Dataset items:
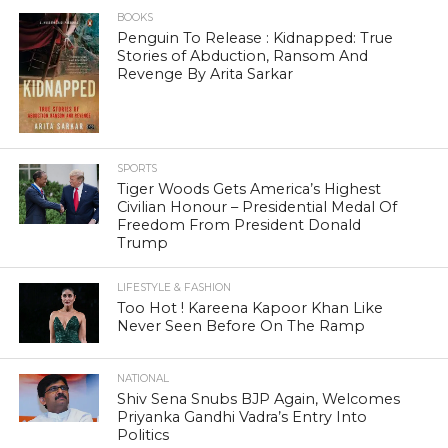
BOOKS
Penguin To Release : Kidnapped: True
Stories of Abduction, Ransom And
Revenge By Arita Sarkar
SPORTS
Tiger Woods Gets America’s Highest
Civilian Honour – Presidential Medal Of
Freedom From President Donald
Trump
LIFESTYLE & FASHION
Too Hot ! Kareena Kapoor Khan Like
Never Seen Before On The Ramp
NATIONAL
Shiv Sena Snubs BJP Again, Welcomes
Priyanka Gandhi Vadra’s Entry Into
Politics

Task statement:
Copy out exactly the lines that run from the one holding "Stories of Abduction, Ransom And" through the end of the data above.

Task answer:
Stories of Abduction, Ransom And
Revenge By Arita Sarkar
SPORTS
Tiger Woods Gets America’s Highest
Civilian Honour – Presidential Medal Of
Freedom From President Donald
Trump
LIFESTYLE & FASHION
Too Hot ! Kareena Kapoor Khan Like
Never Seen Before On The Ramp
NATIONAL
Shiv Sena Snubs BJP Again, Welcomes
Priyanka Gandhi Vadra’s Entry Into
Politics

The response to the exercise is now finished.